You have the right to access, correct, and delete personal data that we hold about you. You also have the right to object to the processing of your personal data or to restrict its use. Please contact our customer service to exercise these rights. Furthermore, if you believe that the processing of your personal data violates data protection laws or your data protection rights have been infringed in any way, you have the right to lodge a complaint with a data protection authority. For general information on jurisdiction and complain procedure please see our Terms of use: https://finishingx.de/tos

(3) Data Security

We take appropriate technical and organizational measures to protect personal data against unauthorized or unlawful processing and against accidental loss, destruction, or damage.

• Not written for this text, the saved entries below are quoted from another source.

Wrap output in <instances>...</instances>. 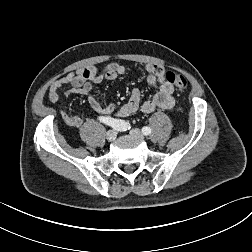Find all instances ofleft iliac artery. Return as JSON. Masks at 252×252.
<instances>
[{
	"label": "left iliac artery",
	"mask_w": 252,
	"mask_h": 252,
	"mask_svg": "<svg viewBox=\"0 0 252 252\" xmlns=\"http://www.w3.org/2000/svg\"><path fill=\"white\" fill-rule=\"evenodd\" d=\"M142 132H143V134L144 135H150L151 134V128L150 127H148V126H145V127H143L142 128Z\"/></svg>",
	"instance_id": "1"
}]
</instances>
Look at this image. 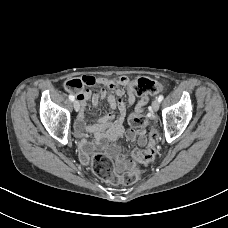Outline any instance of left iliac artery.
Here are the masks:
<instances>
[{"instance_id":"left-iliac-artery-1","label":"left iliac artery","mask_w":228,"mask_h":228,"mask_svg":"<svg viewBox=\"0 0 228 228\" xmlns=\"http://www.w3.org/2000/svg\"><path fill=\"white\" fill-rule=\"evenodd\" d=\"M164 96L163 95H159L158 97V101L161 102L163 100Z\"/></svg>"}]
</instances>
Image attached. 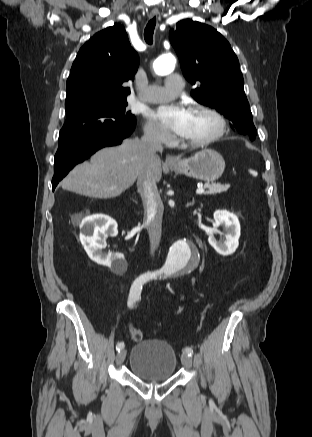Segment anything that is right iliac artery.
Wrapping results in <instances>:
<instances>
[{"label": "right iliac artery", "mask_w": 312, "mask_h": 437, "mask_svg": "<svg viewBox=\"0 0 312 437\" xmlns=\"http://www.w3.org/2000/svg\"><path fill=\"white\" fill-rule=\"evenodd\" d=\"M153 277L154 276L152 274H142L138 278H136V280L133 282L130 288L129 298L127 302L129 308H133L135 302L140 300L143 285ZM123 348H124L123 342L117 343L116 350L118 352Z\"/></svg>", "instance_id": "obj_1"}]
</instances>
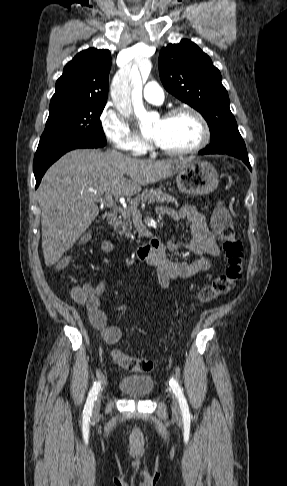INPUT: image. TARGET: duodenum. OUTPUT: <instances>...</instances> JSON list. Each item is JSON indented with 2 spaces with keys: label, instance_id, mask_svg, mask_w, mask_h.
Instances as JSON below:
<instances>
[{
  "label": "duodenum",
  "instance_id": "obj_1",
  "mask_svg": "<svg viewBox=\"0 0 287 486\" xmlns=\"http://www.w3.org/2000/svg\"><path fill=\"white\" fill-rule=\"evenodd\" d=\"M117 218V211L111 210L107 213L106 222L108 225H113ZM161 241L158 237H153L147 244L140 245L136 248V257L139 260H146L157 253Z\"/></svg>",
  "mask_w": 287,
  "mask_h": 486
}]
</instances>
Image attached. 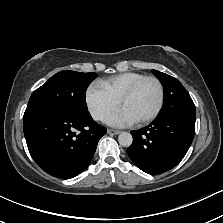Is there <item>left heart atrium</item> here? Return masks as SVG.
<instances>
[{"mask_svg":"<svg viewBox=\"0 0 223 223\" xmlns=\"http://www.w3.org/2000/svg\"><path fill=\"white\" fill-rule=\"evenodd\" d=\"M135 119L124 109H117L111 116L108 117L107 122L113 126L122 127L131 124Z\"/></svg>","mask_w":223,"mask_h":223,"instance_id":"1","label":"left heart atrium"}]
</instances>
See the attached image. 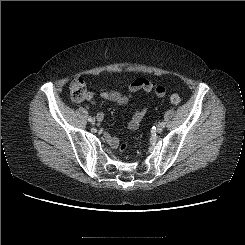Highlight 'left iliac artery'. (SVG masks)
<instances>
[{"label": "left iliac artery", "instance_id": "44dca946", "mask_svg": "<svg viewBox=\"0 0 245 245\" xmlns=\"http://www.w3.org/2000/svg\"><path fill=\"white\" fill-rule=\"evenodd\" d=\"M160 124H161L163 127H165V123H164V122H161Z\"/></svg>", "mask_w": 245, "mask_h": 245}]
</instances>
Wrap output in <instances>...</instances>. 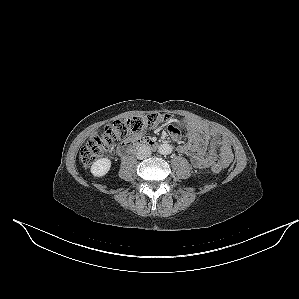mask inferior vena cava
Returning a JSON list of instances; mask_svg holds the SVG:
<instances>
[{"mask_svg": "<svg viewBox=\"0 0 299 299\" xmlns=\"http://www.w3.org/2000/svg\"><path fill=\"white\" fill-rule=\"evenodd\" d=\"M151 156V149L149 146L143 145L139 147L136 153V157L140 160L146 159Z\"/></svg>", "mask_w": 299, "mask_h": 299, "instance_id": "1", "label": "inferior vena cava"}]
</instances>
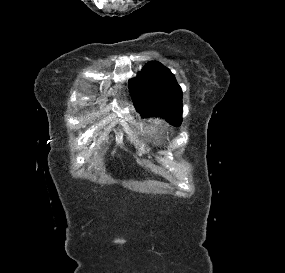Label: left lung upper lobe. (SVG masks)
Here are the masks:
<instances>
[{"instance_id":"1","label":"left lung upper lobe","mask_w":285,"mask_h":273,"mask_svg":"<svg viewBox=\"0 0 285 273\" xmlns=\"http://www.w3.org/2000/svg\"><path fill=\"white\" fill-rule=\"evenodd\" d=\"M134 104L142 114L160 116L170 124L182 122V91L174 74L158 62H150L129 80Z\"/></svg>"}]
</instances>
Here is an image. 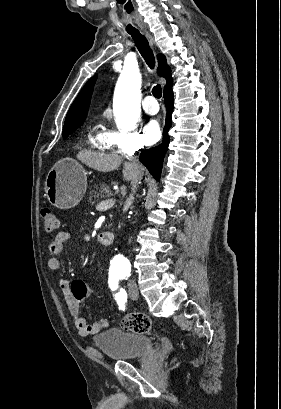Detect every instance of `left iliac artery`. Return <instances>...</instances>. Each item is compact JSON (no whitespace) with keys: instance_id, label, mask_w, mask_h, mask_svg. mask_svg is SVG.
I'll return each instance as SVG.
<instances>
[{"instance_id":"44dca946","label":"left iliac artery","mask_w":281,"mask_h":409,"mask_svg":"<svg viewBox=\"0 0 281 409\" xmlns=\"http://www.w3.org/2000/svg\"><path fill=\"white\" fill-rule=\"evenodd\" d=\"M119 278L117 277H110L109 278V287L112 291H114V298L117 301L119 309H125V303L127 301V293L126 291L121 288L118 284Z\"/></svg>"}]
</instances>
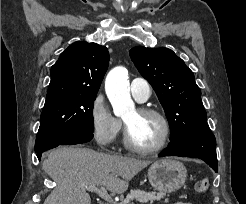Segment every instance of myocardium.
<instances>
[{
  "label": "myocardium",
  "instance_id": "1",
  "mask_svg": "<svg viewBox=\"0 0 246 204\" xmlns=\"http://www.w3.org/2000/svg\"><path fill=\"white\" fill-rule=\"evenodd\" d=\"M142 115H153L160 119L163 124V135L158 144L152 147H141L133 143L130 137L129 129L127 124L124 122V145L131 151L138 154H154L161 151L168 143L171 136V124L167 116L158 109L150 107H142L137 109Z\"/></svg>",
  "mask_w": 246,
  "mask_h": 204
}]
</instances>
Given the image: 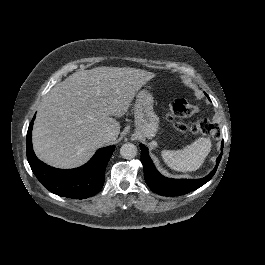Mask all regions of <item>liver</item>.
Returning <instances> with one entry per match:
<instances>
[{
  "instance_id": "1",
  "label": "liver",
  "mask_w": 265,
  "mask_h": 265,
  "mask_svg": "<svg viewBox=\"0 0 265 265\" xmlns=\"http://www.w3.org/2000/svg\"><path fill=\"white\" fill-rule=\"evenodd\" d=\"M155 74L135 68L96 67L77 71L43 99L33 127L37 157L58 168L84 164L120 133V123L135 94ZM107 128L115 138L106 140Z\"/></svg>"
}]
</instances>
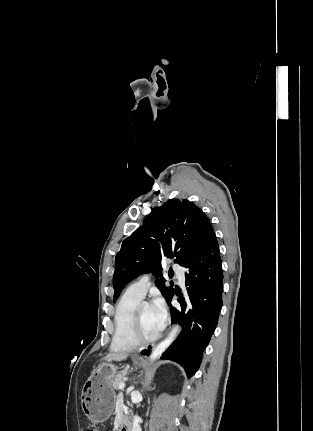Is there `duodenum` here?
Segmentation results:
<instances>
[{"label": "duodenum", "instance_id": "410a0bca", "mask_svg": "<svg viewBox=\"0 0 313 431\" xmlns=\"http://www.w3.org/2000/svg\"><path fill=\"white\" fill-rule=\"evenodd\" d=\"M120 431H131V421L126 418L122 421L120 426Z\"/></svg>", "mask_w": 313, "mask_h": 431}]
</instances>
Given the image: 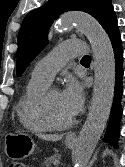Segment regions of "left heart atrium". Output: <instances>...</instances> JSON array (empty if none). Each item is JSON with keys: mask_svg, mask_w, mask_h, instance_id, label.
I'll return each mask as SVG.
<instances>
[{"mask_svg": "<svg viewBox=\"0 0 125 167\" xmlns=\"http://www.w3.org/2000/svg\"><path fill=\"white\" fill-rule=\"evenodd\" d=\"M62 103L71 116L76 115L84 102L83 86L74 78H68L60 92Z\"/></svg>", "mask_w": 125, "mask_h": 167, "instance_id": "39dd6f15", "label": "left heart atrium"}]
</instances>
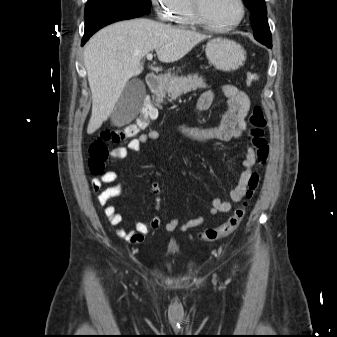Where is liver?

(3.1) Technical measures include, but are not limited to:

Encryption: Personal data is encrypted during transmission and storage.

Access controls: Access to personal data is restricted to authorized personnel.

Regular updates and patches: We regularly update and patch our website to address any security vulnerabilities. Audit logging: We log all activities related to personal data, including access, modifications, and deletion, to detect and investigate any unauthorized access.

(3.2) Organizational measures, include but are not limited to:

Data protection policies: We have policies and procedures in place to ensure that personal data is processed lawfully, fairly, and transparently.

Staff training: Our employees receive training on data protection principles and practices.

Third-party service providers: We ensure that our third-party service providers adhere to the same data protection standards and procedures as our website.

Incident response plan: We have an incident response plan in place to handle any data breaches, which includes notifying affected individuals and relevant authorities.

(4) Changes to this Policy

We may update this privacy policy from time to time, and the latest version will be posted on our website. In such case, users will be notified via email.